Specific STM32N6 device options

An additional set of mandatory options should be used when using the STM32N6 as the target:

Option Description
--native-float Consider all floats without quantization info as native floats
--mvei Enable the scratch buffers generation for Arm® Cortex® M55 core with MVEI extension
--cache-maintenance Enable generation of cache maintenance code for both MCU & NPU caches
--Ocache-opt Enables usage of the NPU cache path for memory pools which have the attribute ‘cacheable’ set in the memory-pool description file, requires option ‘–cache-maintenance’ to be passed as well. When requested the NPU compiler emits instructions which make use the NPU cach path for the streaming engine configurations.
  • The --native-float is mandatory to bypass the check that everything should be quantized in the network given as argument. Not quantizing parts of the network results in lengthy floating operations, but this is not prevented the compiler from completing its work.
  • The --mvei option is needed to use the optimized AI network runtime library for Arm® Cortex® M55 core with MVEI extension.

Warning

For performance reasons, it is recommended to enable the NPU cache (using the --Ocache-opt option) for the NPU memory regions stored in external memories (flash/RAM).

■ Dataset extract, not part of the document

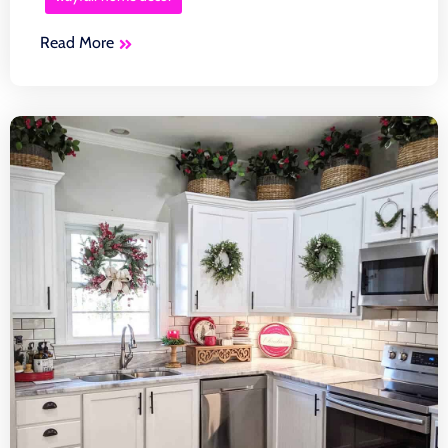
Read More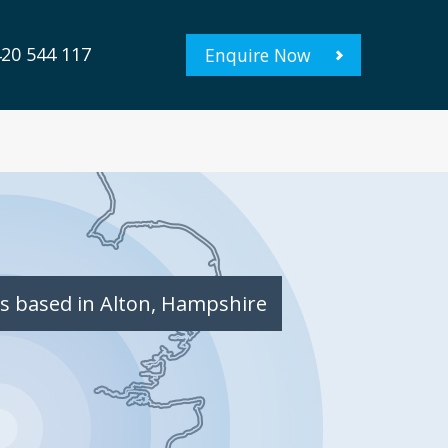
20 544 117
Enquire Now
s based in Alton, Hampshire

The shared memory regions between the NPU and MCU domains, used for input/output buffers and by the software epochs, must be cacheable MCU regions. To guarantee memory coherence during inference, the --cache-maintenance option is mandatory. However, it is the application’s responsibility to use cache maintenance functions when filling or using the input/output or activations memory regions before to perform the inference.

Useful options

Option Category Description
--out-dir-prefix global The output prefix used to specify the output directory for generated files.
--network-name global Changes the generated network c-name (default: Default). This results in different symbol names in the .c file.
--options-file global Export the full command line to a .ini file for future import. This option is useful to reproduce a compilation step. The .ini file contains the full command line
--load-options global Import an exported .ini file
--onnx-output extra outputs Output ONNX filename. The NPU compiler makes manipulations/optimizations on the input ONNX file. The resulting ONNX file is then the one that is really transformed to a .c file. This intermediate ONNX file can be exported using this option.
--save-mdesc-file extra outputs Dumps machine description in use to file
--save-mpool-file extra outputs Dumps memory pools in use to file
--dot-file extra outputs Debug purpose - Dumps a .dot file showing internal behavior of the generated program. Operations done in the .c file (details of the epochs) can be exported in a .dot file that provides a graphical view of operations done in C.
--csv-file extra outputs Dumps a .csv-report file showing details for memory transfers and power consumption estimation per epoch. A report showing details of the memory transfers, and estimations of inference time/power consumption can be exported. (The values in the csv are mainly estimations and may diverge from the results in real life)
-A,--Oauto optimization Enables iterative automatic optimization options selection for all options below (increases compilation time)
--Omax-ca-pipe n optimization Where n is an int >0. Sets the maximum number of CONV_ACC used when pipelining (default is 0 meaning unlimited, max is defined in the machine descriptor file, mdesc file)
--Oalt-sched optimization Enables alternate scheduler algorithm
--Oconv-split-cw optimization Enables optimization to split convolutions channel-wise
--Oconv-split-kw optimization Enables optimization to split convolutions kernel-wise
--Oconv-split-stripe optimization Enables optimization to split convolutions stripe-wise for 1xN kernels
-O,--optimization optimization Optimization level one of [0-3](speed)
  • Each optimization can be done one-by-one. Using -A,--Oauto explores all combinations possible and assess which one seems to provide the “best” that is, fastest results
  • Adding --d-auto n (with 0<n<3: provides debug information about automatic optimization done by -A,--Oauto)
  • When using -A,--Oauto, --Omax-ca-pipe 0 should be added to ensure that the exploration of the configurations is optimal.

Memory-pools

Introduction

Memory-pool descriptor files are used to give the NPU compiler a vision of the memory characteristics and mapping that is free to use for the compiler on the embedded system.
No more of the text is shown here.